On the brink of exhaustion, Edgar Cayce suffered a massive stroke.  He died on January 3, 1945, leaving behind more than one hundred and twenty thousand pages of readings.  These readings continue to serve as a wellspring of hope for those in search of cures that may have eluded modern medicine—people like Cathy Comora.  When her optic neuritis was diagnosed in 1986, Cathy went to Dr. John Pagano, a chiropractor in New Jersey who had studied Edgar Cayce’s readings for 30 years:

“Cayce was very specific on what areas of the spine to adjust.  The fact that Cayce suggested this certain procedure for eye problems does not mean that he specifically diagnosed it as optic neuritis.  He talked about vision problems.  Blindness.  And that’s what I approached it as.  Not as optic neuritis.”

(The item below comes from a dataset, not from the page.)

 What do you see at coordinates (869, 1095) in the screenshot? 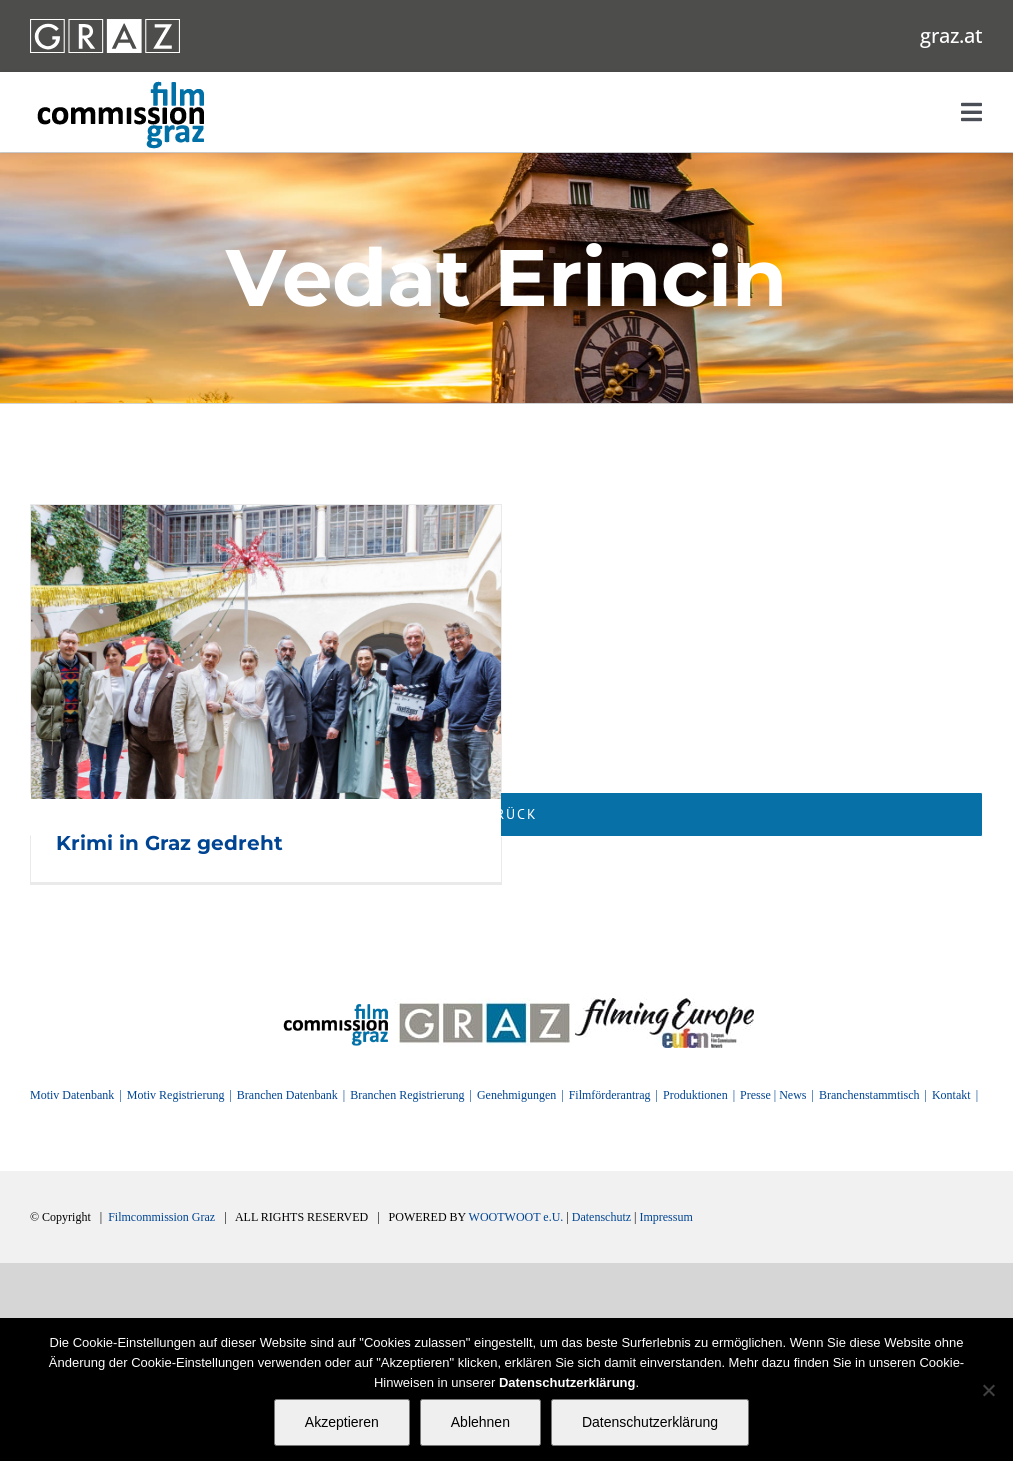
I see `Branchenstammtisch` at bounding box center [869, 1095]. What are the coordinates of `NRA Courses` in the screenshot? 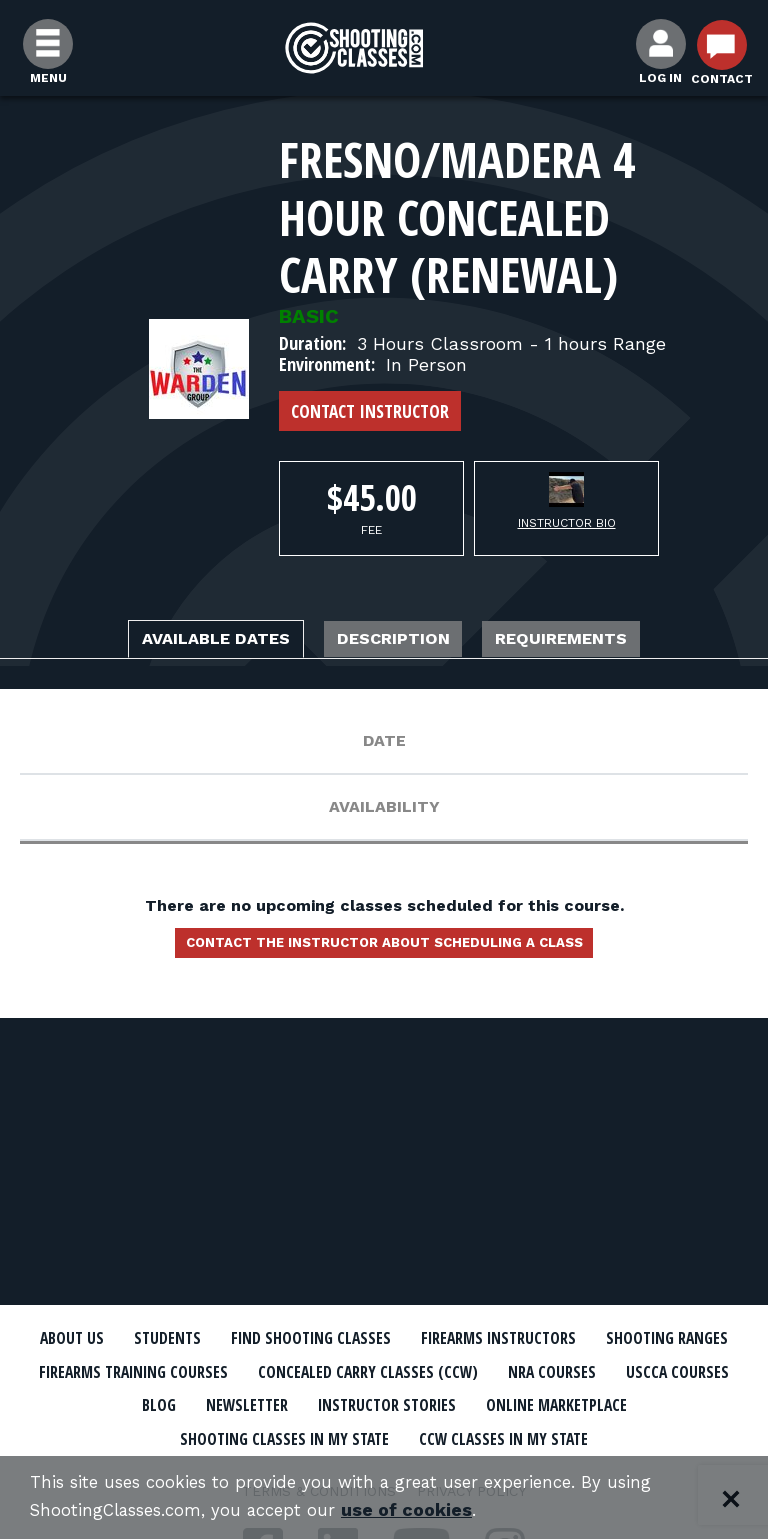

Within seven days, Cathy’s eyesight was fully restored.  Dr. Pagano believed that Cayce’s treatments were responsible for her recovery.  However, skeptics like Professor Paul Kurtz of the State University of New York, Buffalo, vehemently disagreed:

“I think that much of the Cayce material is based upon illusion.  And I think there’s a placebo effect here at work.  Often if you believe that someone is going to cure you, you give them white sugar pills, and they might be cured.  So the power of the mind can have a powerful effect.”

How can the unique life of Edgar Cayce be explained?  The medical world has refused to endorse his methods, yet at the same time, is unwilling to dismiss them.